Stowe High School’s decision to not offer Advanced Placement classes this year has drawn the ire of parents and students, who describe the move as hastily made and an obstacle to getting into competitive colleges.

Peoples Academy will still offer its AP classes, leading some to wonder why Morristown students are getting opportunities not afforded to Stowe students.

“I don’t understand how the same group that was able to successfully transition to a fully online program in about a week can’t figure out how to offer AP classes,” Stowe parent Alan Ouellette said during the Sept. 1 school board meeting, four days after the news was dropped. “Notifying students that there’s not going to be AP classes less than two weeks before the school year starts is unacceptable.”

AP classes are popular among college-bound students because the class-ending AP test looks good on a student’s resume and a high score can even exempt a college freshman from having to take introductory classes.
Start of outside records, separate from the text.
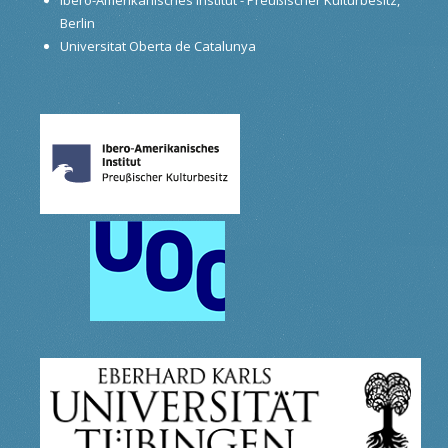
Berlin
Universitat Oberta de Catalunya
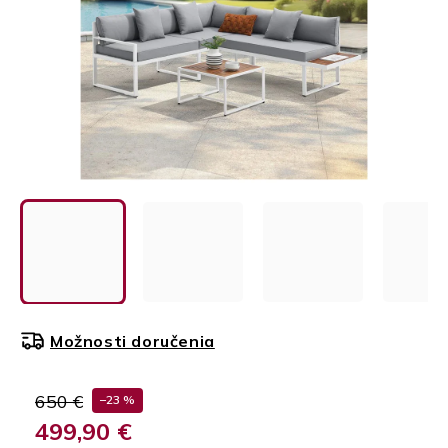
Možnosti doručenia
650 €
–23 %
499,90 €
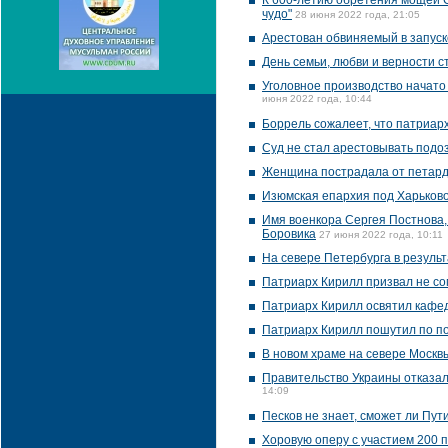
К 600-летию обретения мощей С
чудо"
28 июня 2022 года, 21:05
Арестован обвиняемый в запуск
День семьи, любви и верности 
Уголовное производство начато
июня 2022 года, 10:44
Боррель сожалеет, что патриар
Суд не стал арестовывать подо
Женщина пострадала от петарды
Изюмская епархия под Харьков
Имя военкора Сергея Постнова, 
Боровика
27 июня 2022 года, 10:11
На севере Петербурга в результ
Патриарх Кирилл призвал не со
Патриарх Кирилл освятил кафе
Патриарх Кирилл пошутил по по
В новом храме на севере Москв
Правительство Украины отказал
14:09
Песков не знает, сможет ли Пу
Хоровую оперу с участием 200 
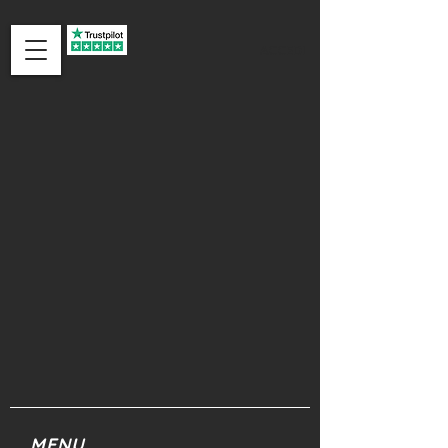
ACCEDI
MENU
It may be the ultimate example of “teaching to the test.”

The stated rationale was Stowe High teachers had discussed the feasibility of teaching an entire necessary AP curriculum in one semester, and found it couldn’t be done.

But the school is offering advanced versions of subjects with content similar to an AP class, and the school has offered support for students who want to take the test online.

Sarah Evans, a Stowe junior who had envisioned taking three AP classes this year, was initially upset.

“We were screwed over,” Evans said.

But, her parents “really dug into everything” and managed to get Evans enrolled in U.S. History and British Literature classes at the University of Vermont, and she thinks that will burnish her resume when applying for colleges. She said students are able to take one AP class online through the Vermont Virtual Learning Cooperative, the chosen route of students whose learning will be fully remote during the pandemic. Evans is going to try and sign up for AP psychology.

Evans, more than most adults who have been public with their protestations, offers support for what educators are going through — “I would imagine that teachers are as frustrated and as lost as we are,” she said.

But it was a heck of a week, and there was a lot of scrambling on her parents’ parts.

“Last week, it was total chaos in my brain, trying to figure out what to do. But by the end of last week, I was more at peace with it,” Evans said. “There are still a lot of people who are feeling that way. They feel lost.”

Most of the dozen or so people who spoke at the Sept. 1 board meeting were angry at the school’s decision. Two parents, Kelly Lyden and Joan Fox, said the Aug. 28 decision was like “a bomb was dropped” on them. Fox said the move will hurt Stowe High School’s reputation; that prestige was what convinced her and her husband to move to Vermont from Los Angeles, she said.

Lyden told the board, “I’m wondering if you’ve considered the impact on the seniors who have been working so hard throughout their entire scholastic career and who want to apply to competitive colleges.”

Evans said there are times when the socioeconomic divide between those who live in Stowe and those who live in Morristown is wider. This is one of those years, and she acknowledges that many well-heeled Stowe parents probably have more options if they don’t like the way the school is operating. She didn’t include her family in that group, but noted her parents certainly dug in deep and made a lot of phone calls to make things work for her.

“I would say that Stowe kids have more opportunities,” Evans said. “Three people in my class have transferred to Rice (Memorial High School, the private Catholic school in South Burlington), and they do have those means.”

Nancy Gleason told the board that the AP decision widens the gap among Stowe families, too.

“It’s putting a bigger separation between those who can afford to pay for private tutelage to be able to take those AP courses, and those who can’t,” Gleason said.